Lights on lights off.
Credit to Martin Creed – his work made an empty room into a place to inhabit and be aware of one’s own presence in the world.
My thinking around lights on and lights off has not come from an indoor lightbulb moment, but rather a streetlight one. And its relationship with sunrise and sunset.
My short film Pecking Order is a sunrise moment, when the birds announce their arrival and territorial scraps breakout as they shout and posture. Their concerns with presence are not about individuals, they are tribal, about occupation and dominance. And the volume of voices.
The only singular presence is me, with my iphone in hand.
A few days ago I went out to stalk the birds at dusk. As I filmed a street light came on behind me, making me very aware that I was present in a liminal moment of time. Significant for human safety on the street and an indicator of nest-time for the birds.
For 15 winters I have delighted in the jackdaw gatherings. I don’t use an alarm clock, I just leave the window open a little. This year there are more than ever before and I am leaving this house soon. So I relish every early morning call. I even get out of my cosy bed to see them now.
Today I went out at 7am today into a lowlight and mist, I could feel it gently landing on my face as I went quietly down the street to the riverside. I stood watching huge rafts of branches and twigs being carried upriver, appearing from nowhere to my right and very slowly passing by and disappearing again into the fog. Mesmerising.
As I walked towards home my heart lifted as a cloud of jackdaws flew above me. I stood still to watch them and they began to gather in the tall trees next to the river.
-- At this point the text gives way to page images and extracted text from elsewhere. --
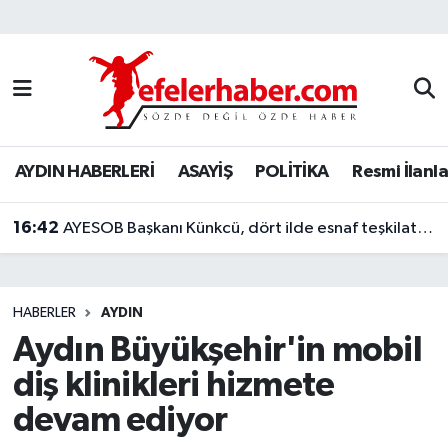
Nöbetçi Eczaneler
Hava Durumu
AYDIN HABERLERİ
ASAYİŞ
POLİTİKA
Resmi İlanla
Aydin Namaz Vakitleri
16:42
Trafik Durumu
AYESOB Başkanı Künkcü, dört ilde esnaf teşkilatlarıyla buluştu
Süper Lig Puan Durumu ve Fikstür
HABERLER
AYDIN
Tüm Manşetler
Aydın Büyükşehir'in mobil
diş klinikleri hizmete
Son Dakika Haberleri
devam ediyor
Haber Arşivi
Behind me, a street light switched off.
I filmed the bird’s arrival, clusters settled onto branches, silhouetted against the sunrise, which wasn’t quite making it through the low fog. They chattered away happily, the noise like children at a busy school assembly. Then a loud “caw! caw!” penetrated the air. The jackdaws noise stopped immediately. The birds took off as one, the sound of their wings deafening as the trees emptied rapidly. Only seconds later, as I resumed my walk home, did the crows begin to come down and meet in the trees. Louder and bigger they reminded me of the importance of pecking orders. And how they so often seem unfair.
I read recently that jackdaws mate for life, and like most birds who follow this custom become engaged early in life, long before sexual maturity.
“First the young males of a new brood struggle among themselves to decide their individual status, and then pairing with females begins. The jackdaw female promptly upon pairing assumes the same social position of her male. His rights and restraints become her rights and restraints.
Should a female not secure a mate, then she remains the lowest ranked member of the flock in all social things. She is last to the food and last to the shelter. She is pecked by the lowliest, and snubbed by the least. Nor are there any lesser jackdaws on whom she can vent her frustration. As Lorenz related, it was one of these lowliest females that gave him much insight into jackdaw social behaviour. When a strong male returned to the flock, absent during the time of dominance struggles and male-female pairings, he quickly became the number one dominant male. He was forced to choose one of two unmated females for his mate. Instantly his new mate rocketed up the jackdaw social ladder and was able to peck others as much as she wanted, and she did. It took her a year to settle down. According to Lorenz the most significant factor of social behaviour was the immediate and intuitive grasp of the new hierarchy by each and every jackdaw. From the hour of her ascendancy, every jackdaw by oldest instinct knew his new place, and hers. She was “number one”.